# Limit of abc-formula for a->0

1. Jul 20, 2004

### suyver

I was wondering someting that is so simple that it baffled me...

When I have the equation
$$a x^2+b x+c=0$$
this obviously has the solutions
$$x=\frac{-b\pm\sqrt{b^2-4ac}}{2a}$$

And when I have the equation
$$b x+c=0$$
this has the solution
$$x=\frac{-c}{b}$$

My problem now is the limiting case $a\rightarrow 0$ in the upper situation:
$$\lim_{a\rightarrow 0}\frac{-b\pm\sqrt{b^2-4ac}}{2a}\rightarrow -\infty\neq\frac{-c}{b}$$

So what's wrong here? Why does this limit not exist?

2. Jul 20, 2004

### Galileo

The limit does exist.

$$\frac{-b+\sqrt{b^2-4ac}}{2a}=\frac{-b+\sqrt{b^2-4ac}}{2a}\cdot \frac{-b-\sqrt{b^2-4ac}}{-b-\sqrt{b^2-4ac}}=$$
$$\frac{b^2-(b^2-4ac)}{2a(-b-\sqrt{b^2-4ac})}=\frac{2c}{-b-\sqrt{b^2-4ac}}$$

which goes to $$\frac{-c}{b}$$ when a goes to zero. The same goes for the other square root.

Last edited: Jul 20, 2004
3. Jul 20, 2004

### suyver

But for the other root, I get:

$$\frac{-b-\sqrt{b^2-4ac}}{2a}=\frac{-b-\sqrt{b^2-4ac}}{2a}\cdot \frac{-b+\sqrt{b^2-4ac}}{-b+\sqrt{b^2-4ac}}=$$

$$\frac{b^2-(b^2-4ac)}{2a(-b+\sqrt{b^2-4ac})}=\frac{2c}{-b+\sqrt{b^2-4ac}}$$

which seems ok... but I don't think it is! After all, I multiply by

$$\frac{-b+\sqrt{b^2-4ac}}{-b+\sqrt{b^2-4ac}}$$

which is $0/0$ in the case when $a\rightarrow 0$, and that's not allowed

So I don't think you can do this:

$$x=\frac{-b\pm\sqrt{b^2-4ac}}{2a} \rightarrow \frac{2c}{-b\mp \sqrt{b^2-4ac}}$$

Right?

Last edited: Jul 21, 2004
4. Jul 21, 2004

### mathman

One root goes to -c/b. The other root becomes infinite. Which is which depends on the sign of b, since the square root goes to |b| as a goes to 0.

5. Jul 22, 2004

### suyver

OK, that makes sense. I had originally expected that both roots would converge to -c/b, but now that I think about it, it seems clear that the fact that b can be negative (so that I cannot just say $\sqrt{b^2}=b$) will spoil this.
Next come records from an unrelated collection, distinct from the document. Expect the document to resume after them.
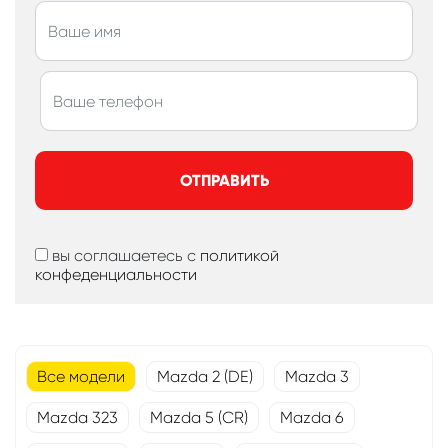
ОТПРАВИТЬ
вы соглашаетесь с
политикой
конфеденциальности
Все модели
Mazda 2 (DE)
Mazda 3
Mazda 323
Mazda 5 (CR)
Mazda 6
Oh well... too bad (for what I wanted).

6. Jul 22, 2004

### Galileo

Well, since $$\frac{-b+\sqrt{b^2-4ac}}{-b+\sqrt{b^2-4ac}}$$
can only be zero when $ac=0$ this step is perfectly valid. We may assume $a\neq 0$ when calculating the limit. So that leaves $c\neq 0$ as a restriction. Although it would still be allowed when b is negative.

This expression is correct, but you have to take cases. If b is positive, then you'll find the expression with the negative sign to converge to $\frac{-c}{b}$, if b is negative the expression with the positive sign converges to $\frac{-c}{b}$